Financial firms, such as Citibank, and their back-office call centers are also major employers. San Diego-based Gateway Inc. and Hutchinson, Minn.-based Hutchinson Technology Inc., a manufacturer of hard-drive components, are big employers as well, though both have seen business slowdowns. Yet unemployment in the area is still less than 2%, with positions and potential employees almost completely matched.

There's a good supply of network administrators and technical-support personnel, according to Thane Paulsen, general manager of LLC, an Internet content company. "There's a smaller talent pool in Sioux Falls for [developers]," says Paulsen, though he's been able to hire the people he's needed.

Lower Cost of Living

Although the talent may be of the same quality, potential salaries are lower than in many parts of the country. For example, a client/server programmer with at least four years' experience could expect an average national salary range of about $70,000 to $84,000 annually, according to Wellesley, Mass.-based Inc. The same position in Sioux Falls would pay from $63,000 to $76,000.

In a major market such as Chicago, the low end of pay would start where the top Sioux Falls salaries leave off. Salaries for senior network administrators tell a similar story, with two to four years' experience bringing from $52,000 to $65,000 in Sioux Falls but $57,000 to $72,000 nationally.

Yet the drop in salary may not take a major toll on lifestyle. Sioux Falls' cost-of-living index is approximately 15% below the national average, partly because there's no income tax. According to a comparative salary calculator from Westlake Village, Calif.-based Inc., an income of just less than $50,000 in Sioux Falls would be equivalent to $100,000 in Chicago.

An average three-bedroom house costs slightly more than $110,000, and rent for a two-bedroom apartment runs about $600 per month, though housing availability is tight.

"We saw a house in the morning, looked at two other houses, then came back at 2 p.m. and it had sold," reports Brian Bjork, who relocated from Omaha and now works at Sencore Inc., a manufacturer of test equipment in Sioux Falls.

But Bjork found a house, and his family now enjoys local sports teams, arts-and-crafts shows, a per-capita crime rate that's less than half the national average, a nine-mile commute that takes 10 to 15 minutes during rush hour, and many parks and pools.

He describes Sioux Falls as having a "small-town atmosphere with big-city amenities."

In short, Bjork and his wife found the area to be a good place to raise a family. Outside of the tight housing market, the biggest drawback is that the temperatures are lower than what he was used to.

"Snow doesn't bother me; it's the cold and windchill," says Bjork.

Sherman is a freelance writer in Marshfield, Mass.

Sioux Falls at a Glance

Top IT jobs: Programming and network administration

Top IT skills: C++, Java, Oracle, proprietary packages for call centers, Cobra (a language used in the insurance business)

Major industries: Health care, retail, banking, manufacturing

Salaries: C++ programmer: $45,000, with two years' experience; Oracle database administrator: $60,000, with five years' experience

Corporate culture is stable and very "Midwestern." Business casual is the dress mode, but don't expect "a lot of the blue-hair, ponytail types working in IT," says Jeffrey Wilcox, a sales consultant at Key Executive Placement in Sioux Falls.

The recruiter's view: Wilcox sees steady growth for the IT market in Sioux Falls for the near future.

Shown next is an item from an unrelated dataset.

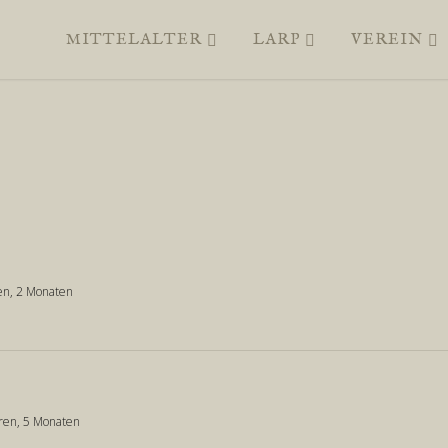
MITTELALTER
LARP
VEREIN
ren, 2 Monaten
ahren, 5 Monaten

Some technology manufacturers, like Hutchinson Technology Inc. in Hutchinson, Minn., have laid off production workers, but IT has remained stable. Programmers are in high demand, since potential employees from other areas are often put off by the severe winter weather. For an edge in the market, have experience with programming call centers, says Wilcox. Also, mainframe experience goes a long way in this area.

The workforce is stable. Wilcox recently interviewed three programmers, each of whom had had only two different jobs in a 15-year span.

Companies don't try to poach one another's employees, so if you want to change positions, be active and don't wait for a recruiter's call.